Vice President Kamala Harris will make her first visit on Friday to the U.S.-Mexico border since taking office, following criticism from members of both parties for failing to go earlier despite her role leading the Biden administration’s response to a steep increase in migration.
Harris will visit the El Paso area, accompanied by Homeland Security Secretary Alejandro Mayorkas, according to a statement Wednesday from Harris senior adviser Symone Sanders.
Harris has faced months of criticism from Republicans, and even some frustration from those in her own party, for not visiting the area.
She was tasked earlier this year by President Joe Biden with taking on the root causes of migration from Central America to the United States, and so far she's focused largely on outreach to local leaders and advocacy groups with the goal of improving economic and living conditions in the region. Harris has said her goal is to offer residents of Guatemala, El Salvador, Honduras and Mexico hope for their future, so they no longer feel compelled to leave home for better opportunities.
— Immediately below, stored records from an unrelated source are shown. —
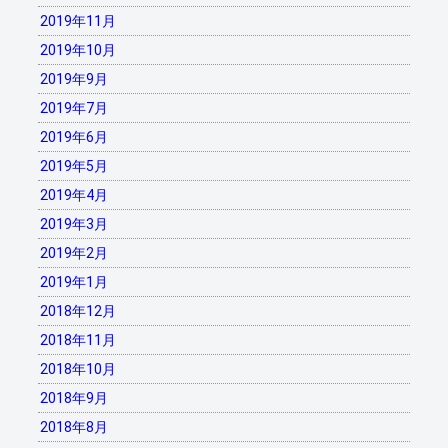
2019年11月
2019年10月
2019年9月
2019年7月
2019年6月
2019年5月
2019年4月
2019年3月
2019年2月
2019年1月
2018年12月
2018年11月
2018年10月
2018年9月
2018年8月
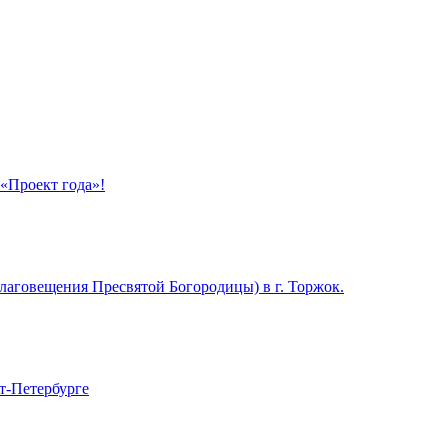
«Проект года»!
Благовещения Пресвятой Богородицы) в г. Торжок.
-Петербурге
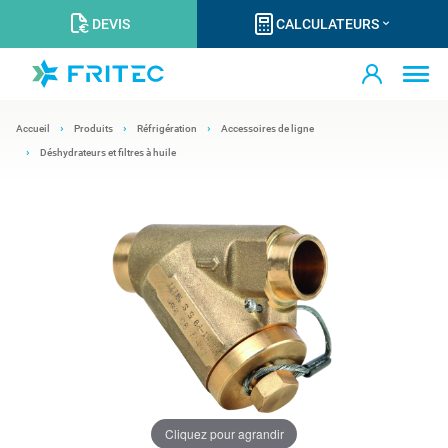
DEVIS
CALCULATEURS
Accueil
Produits
Réfrigération
Accessoires de ligne
Déshydrateurs et filtres à huile
Cliquez pour agrandir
Her aides have repeatedly insisted her efforts are distinct from the security issues that plague U.S. officials trying to handle a spike in border crossings. But Republicans have pointed to the failures by both Harris and Biden to visit the border to paint the administration as absent in a crisis.
Harris will arrive in the area just days before former President Donald Trump is to visit the border with a group of House Republicans and Texas Gov. Greg Abbott, and Trump is certain to use the opportunity to drive Republican attacks on Democrats as soft on immigration.
The border issue shadowed Harris’ first foreign trip earlier this month, to Guatemala and Mexico, where she met with both nations’ presidents and local officials to discuss economic and humanitarian solutions to the significant outmigration from both countries.
During that trip, she sat for an interview with NBC News in which she dismissed a question about why she hadn't made a trip to the border by responding, “I've never been to Europe,” and adding, “I don't understand the point you're making.” Harris and White House aides were subsequently forced to parry repeated questions about the decision and her remarks.
Harris said she was focused on “tangible” results “as opposed to grand gestures," but she also said she might visit in the near future.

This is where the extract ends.